The government has allocated R11 billion to implement early retirement measures over the next two fiscal years for an estimated 30 000 public sector employees and bring in younger talent into the public service in a bid to contain the escalating wage bill.
This is contained in the documents of the National Treasury's 2024 Medium-Term Budget Policy Statement (MTBPS) tabled in Parliament today.
The MTBPS documents state that Cabinet has approved an early retirement programme to reduce government employment costs while retaining critical skills and promoting the entry of younger talent into the public service.
Finance Minister Enoch Godongwana confirmed this during a pre-Budget Speech media briefing and gave more details during his speech.
Godongwana said this was a measure to build a capable State - one of four pillars aimed at lifting the economy to a higher and more inclusive growth path - that delivers a reasonable and reliable standard of public service that will foster the necessary environment for more growth and jobs.
“We are also implementing initiatives like early retirement, not to merely reduce the size of the workforce, but also to introduce younger talent to the public service,” Godongwana said.

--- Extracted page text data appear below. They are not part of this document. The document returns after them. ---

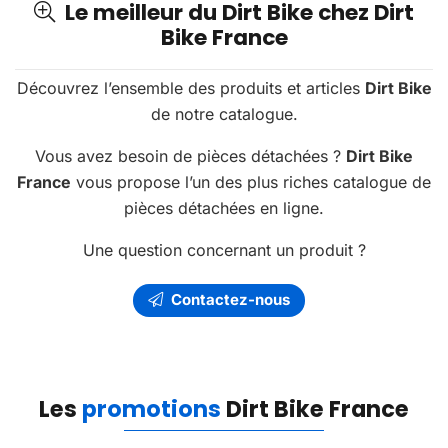
Le meilleur du Dirt Bike chez Dirt
Bike France
Découvrez l’ensemble des produits et articles
Dirt Bike
de notre catalogue.
Vous avez besoin de pièces détachées ?
Dirt Bike
France
vous propose l’un des plus riches catalogue de
pièces détachées en ligne.
Une question concernant un produit ?
Contactez-nous
Les
promotions
Dirt Bike France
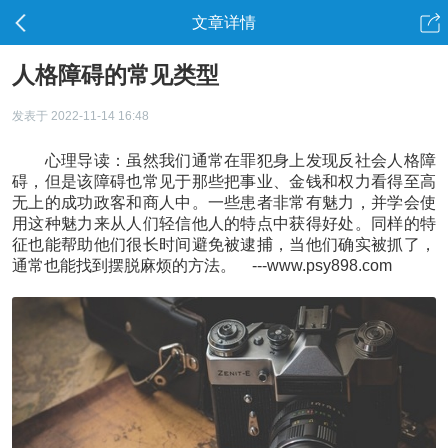
文章详情
人格障碍的常见类型
发表于 2022-11-14 16:48
心理导读：虽然我们通常在罪犯身上发现反社会人格障
碍，但是该障碍也常见于那些把事业、金钱和权力看得至高
无上的成功政客和商人中。一些患者非常有魅力，并学会使
用这种魅力来从人们轻信他人的特点中获得好处。同样的特
征也能帮助他们很长时间避免被逮捕，当他们确实被抓了，
通常也能找到摆脱麻烦的方法。 ---www.psy898.com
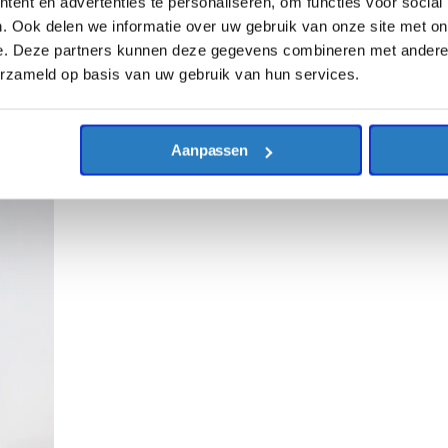
ent en advertenties te personaliseren, om functies voor social
. Ook delen we informatie over uw gebruik van onze site met on
e. Deze partners kunnen deze gegevens combineren met andere i
erzameld op basis van uw gebruik van hun services.
Aanpassen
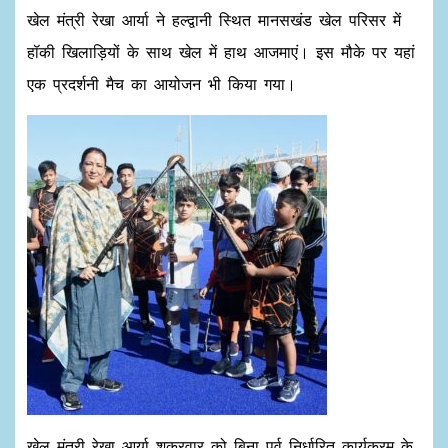
खेल मंत्री रेखा आर्या ने हल्द्वानी स्थित मानसखंड खेल परिसर में
हॉकी खिलाड़ियों के साथ खेल में हाथ आजमाएं। इस मौके पर यहां
एक प्रदर्शनी मैच का आयोजन भी किया गया।
खेल मंत्री रेखा आर्या शुक्रवार को बिना पूर्व निर्धारित कार्यक्रम के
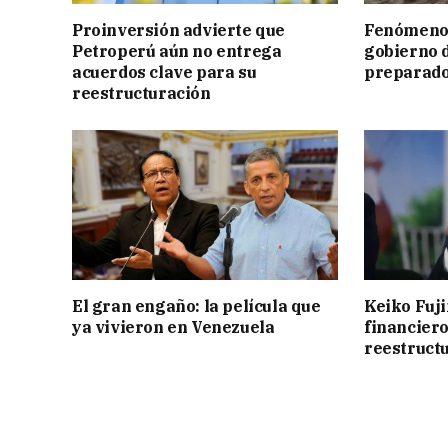
Proinversión advierte que
Fenómeno E
Petroperú aún no entrega
gobierno d
acuerdos clave para su
preparad
reestructuración
El gran engaño: la película que
Keiko Fuji
ya vivieron en Venezuela
financiero
reestruct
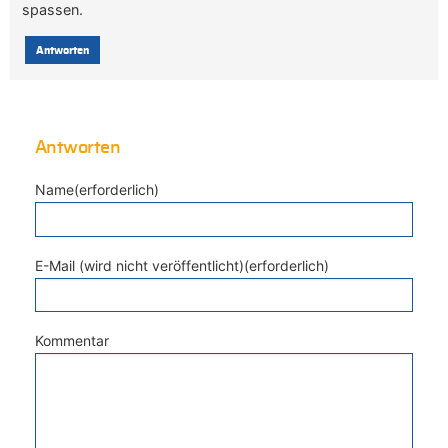
spassen.
Antworten
Antworten
Name(erforderlich)
E-Mail (wird nicht veröffentlicht)(erforderlich)
Kommentar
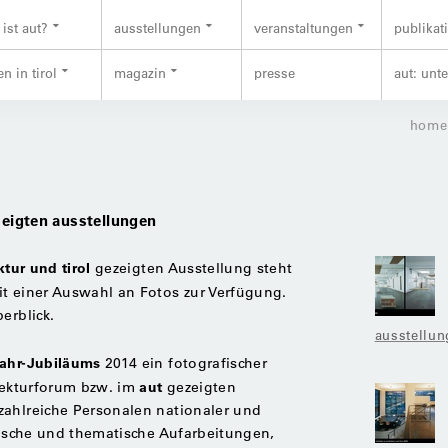
ist aut?
ausstellungen
veranstaltungen
publikat
n in tirol
magazin
presse
aut: unt
home
ezeigten ausstellungen
ktur und tirol
gezeigten Ausstellung steht
it einer Auswahl an Fotos zur Verfügung.
erblick.
ausstellun
ahr-Jubiläums
2014 ein fotografischer
aut
itekturforum bzw. im
gezeigten
zahlreiche Personalen nationaler und
rische und ­thematische Aufarbeitungen,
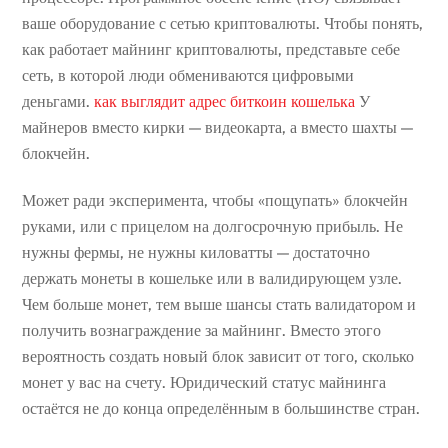
ваше оборудование с сетью криптовалюты. Чтобы понять,
как работает майнинг криптовалюты, представьте себе
сеть, в которой люди обмениваются цифровыми
деньгами.
как выглядит адрес биткоин кошелька
У
майнеров вместо кирки — видеокарта, а вместо шахты —
блокчейн.
Может ради эксперимента, чтобы «пощупать» блокчейн
руками, или с прицелом на долгосрочную прибыль. Не
нужны фермы, не нужны киловатты — достаточно
держать монеты в кошельке или в валидирующем узле.
Чем больше монет, тем выше шансы стать валидатором и
получить вознаграждение за майнинг. Вместо этого
вероятность создать новый блок зависит от того, сколько
монет у вас на счету. Юридический статус майнинга
остаётся не до конца определённым в большинстве стран.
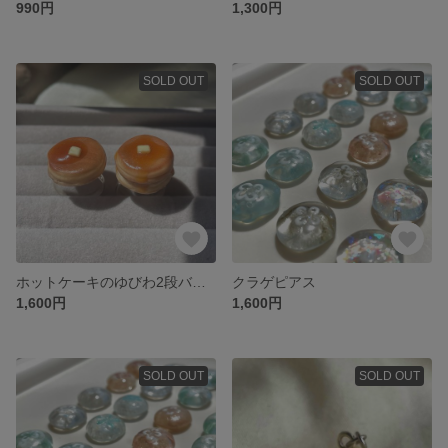
990円
1,300円
SOLD OUT
SOLD OUT
ホットケーキのゆびわ2段バージョン
クラゲピアス
1,600円
1,600円
SOLD OUT
SOLD OUT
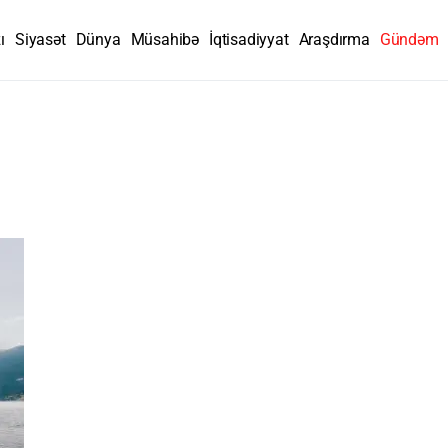
ı
Siyasət
Dünya
Müsahibə
İqtisadiyyat
Araşdırma
Gündəm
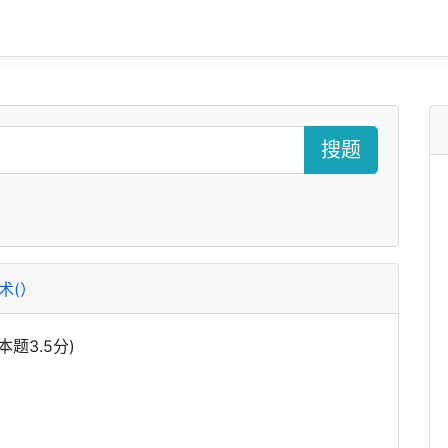
搜题
术(）
题3.5分)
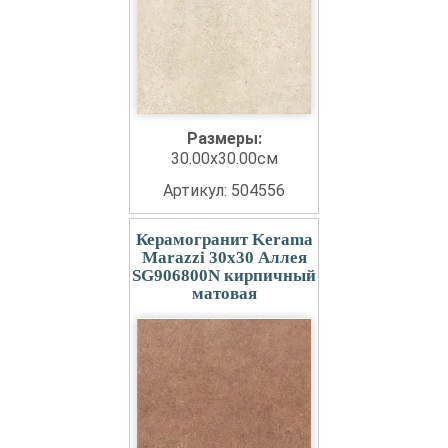
Размеры:
30.00x30.00см
Артикул: 504556
Керамогранит Kerama
Marazzi 30x30 Аллея
SG906800N кирпичный
матовая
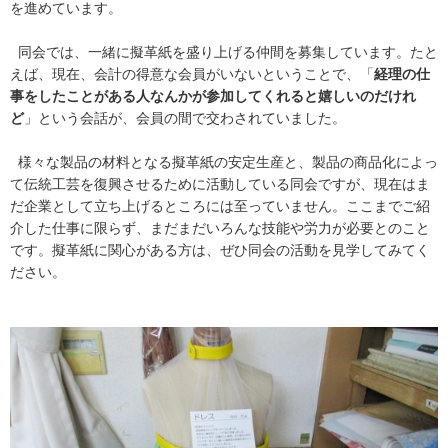
を進めています。
同会では、一緒に擬革紙を盛り上げる仲間を募集しています。たと
えば、現在、会計の得意な会員がいないということで、「
経理の仕
事をしたことがある人なんかが参加してくれると嬉しいのだけれ
ど
」という会話が、会員の間で交わされていました。
様々な製品の材料となる擬革紙の安定生産と、製品の商品化によっ
て伝統工芸を復興させるために活動している同会ですが、現在はま
だ企業として立ち上げるところには至っていません。ここまでご紹
介した仕事に限らず、まだまだいろんな技能や労力が必要とのこと
です。擬革紙に関心がある方は、ぜひ同会の活動を見学してみてく
ださい。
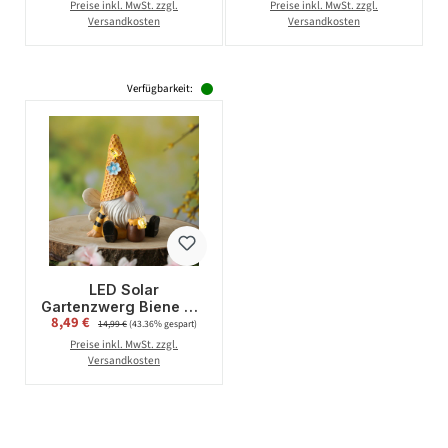
warmweiße LED -
mit warmweißer LED -
Preise inkl. MwSt. zzgl.
Preise inkl. MwSt. zzgl.
Lichtsensor - H:
H: 23cm -
Versandkosten
Versandkosten
28,5cm
Dämmerungssensor
Verfügbarkeit:
LED Solar
Gartenzwerg Biene mit
Verkaufspreis:
8,49 €
Regulärer Preis:
Honigtopf -
14,99 €
(43.36% gespart)
Gartenfigur -
Preise inkl. MwSt. zzgl.
warmweiße LED -
Versandkosten
Lichtsensor - H:
17,5cm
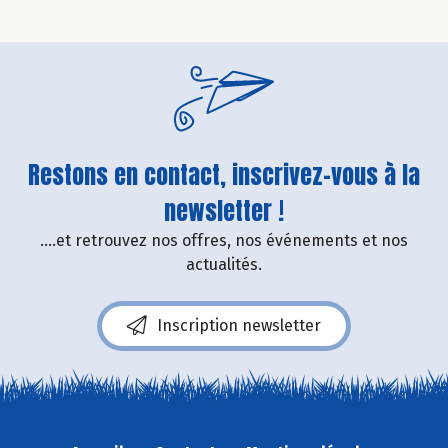
Restons en contact, inscrivez-vous à la
newsletter !
....et retrouvez nos offres, nos événements et nos
actualités.
Inscription newsletter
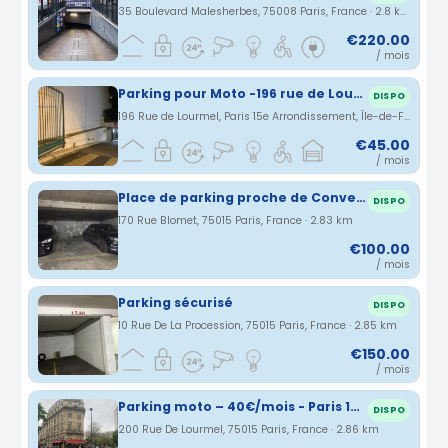
35 Boulevard Malesherbes, 75008 Paris, France · 2.8 km
€220.00
/ mois
Parking pour Moto -196 rue de Lourmel - Paris 15ème - 45€/mois
DISPO
196 Rue de Lourmel, Paris 15e Arrondissement, Île-de-France, France · 2.82 km
€45.00
/ mois
Place de parking proche de Convention (75015, Paris)
DISPO
170 Rue Blomet, 75015 Paris, France · 2.83 km
€100.00
/ mois
Parking sécurisé
DISPO
10 Rue De La Procession, 75015 Paris, France · 2.85 km
€150.00
/ mois
Parking moto – 40€/mois - Paris 15ème - Métro Balard/Lourmel
DISPO
200 Rue De Lourmel, 75015 Paris, France · 2.86 km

“This is part of building a capable, ethical and developmental government. We will be harnessing digital infrastructure to roll out critical systems in the provision of service delivery in the following focus areas: digitising and simplifying the application and disbursement process for social grants; broadening access to employment pathways; rolling out digital identification documents; building a centralised and accessible website for all government services; and digitising health records management for the rollout of National Health Insurance.”
This is a move that will likely be received with hostility by public sector workers’ unions who are currently anxious over possible job cuts in the public service, particularly in the health and education sectors, due to budget cuts.
Public sector unions are currently locked in wage negotiations with the government.
South Africa is thought to have one of the highest costs for compensation of government employees, with the general government wage bill constituting 13.6% of the GDP in 2022 - the third highest in the world after Iceland and Denmark, according to the Organisation for Economic Co-operation and Development - while the general government employment is the seventh in the world at 18.6%.
The MTBPS documents state that the government is proposing to reactivate early retirement without penalties in 2025/26 and 2026/27 in a bid to further contain public service wage costs amid a deteriorating fiscus.
“To support this initiative, an additional R11 billion will be allocated over the next two fiscal years. Details will be set out in the 2025 Budget,” state the documents.
“Accounting officers and executive authorities will have the authority to approve early retirement applications that do not reduce the pool of highly skilled individuals within government agencies.”
According to Treasury, the wage bill has decreased as a share of consolidated spending over the past decade, falling from 35.7% in 2013/14 to 32.1% in 2023/24.
By 2027/28, the wage bill is projected to decrease to 31.4% of consolidated spending.